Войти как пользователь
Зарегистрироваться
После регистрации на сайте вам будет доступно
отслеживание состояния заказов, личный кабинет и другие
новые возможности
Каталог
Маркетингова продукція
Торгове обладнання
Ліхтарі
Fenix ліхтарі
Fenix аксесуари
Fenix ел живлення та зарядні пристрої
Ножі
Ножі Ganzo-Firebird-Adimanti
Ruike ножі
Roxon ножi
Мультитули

* * *

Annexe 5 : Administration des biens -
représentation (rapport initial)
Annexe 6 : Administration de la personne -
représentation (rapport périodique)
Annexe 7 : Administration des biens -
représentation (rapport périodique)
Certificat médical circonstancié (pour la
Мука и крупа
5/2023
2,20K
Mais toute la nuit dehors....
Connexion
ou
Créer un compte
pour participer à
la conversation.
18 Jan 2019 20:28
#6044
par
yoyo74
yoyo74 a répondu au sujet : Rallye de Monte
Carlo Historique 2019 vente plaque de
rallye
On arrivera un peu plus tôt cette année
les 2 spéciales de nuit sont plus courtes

- Brief
Above are the entries. Quote exactly the lines from the one bearing "Войти как пользователь" through the one bearing "Fenix аксесуари".

- Task answer
Войти как пользователь
Зарегистрироваться
После регистрации на сайте вам будет доступно
отслеживание состояния заказов, личный кабинет и другие
новые возможности
Каталог
Маркетингова продукція
Торгове обладнання
Ліхтарі
Fenix ліхтарі
Fenix аксесуари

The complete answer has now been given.